We have had four such incidences this year. Thankfully there have been no serious consequences and all have returned safe and well. During their isolation students receive study packages for work at home with the caveat that they will be tested on their return to school. Again thankfully the students have been diligent in keeping up with their work. The process does still cause disruption to the whole school. When a grade has been missing I notice that there has been a quieter air for example around the cafeteria. While there is no anxiety among the students, they do take their protocols seriously. As I have mentioned previously the little ones make a game of it, counting off the one foot squares linoleum tiles on floors to make sure they keep their distance from each other.
Teaching time is also reduced as we close school early, usually on Fridays. The intercom resounds with the message “exit the buildings as ‘Fogging” commencing” and every inch of the buildings is disinfected and cleaned. It is not a pleasant process since the air becomes filled with chemicals and remains that way for several hours. Our custodial and maintenance people look like actors in a science fiction movie as they vest in respirators and protective clothing. As I am sure everyone does, we long for this to come to an end but until it does we will do everything possible to keep St. Anthony’s as a safe haven.
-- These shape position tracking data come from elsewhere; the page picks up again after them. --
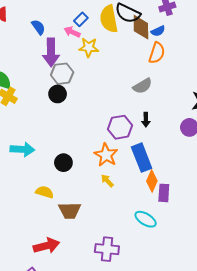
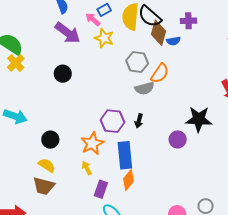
purple arrow: (51, 52) -> (68, 33), turned -68
orange semicircle: (157, 53) -> (160, 73), moved
gray hexagon: (62, 74) -> (137, 62), moved
yellow semicircle: (45, 192) -> (47, 165), moved
purple rectangle: (164, 193) -> (101, 189), moved

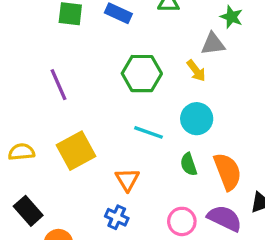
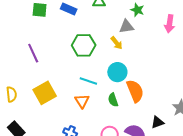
yellow semicircle: (21, 152) -> (11, 94), turned 91
orange semicircle: (228, 171) -> (135, 91), moved
orange triangle: (127, 180) -> (82, 101), moved

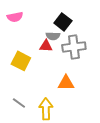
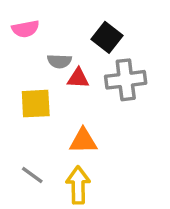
gray semicircle: (53, 36) -> (59, 61), moved
yellow square: (21, 61) -> (36, 104), turned -30
orange triangle: (66, 83) -> (83, 141), moved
Academically we move forward at an alarming pace. Only three months remain of the school year. Students were required to take a regular on line “star” testing. Just as they were due to start local workmen cut through the internet cable in town. Students were naturally “disappointed” and even more so when they had to take the test the next day! This has been a quiet, regular sort of month yet filled with unique moments that only young people can bring into being. Notwithstanding technical issues, ‘fogging’, virus or fun times, lessons continue unabated and students grow in knowledge, spirit and joy day by day.
Thank you for making the blessing of St. Anthony’s possible.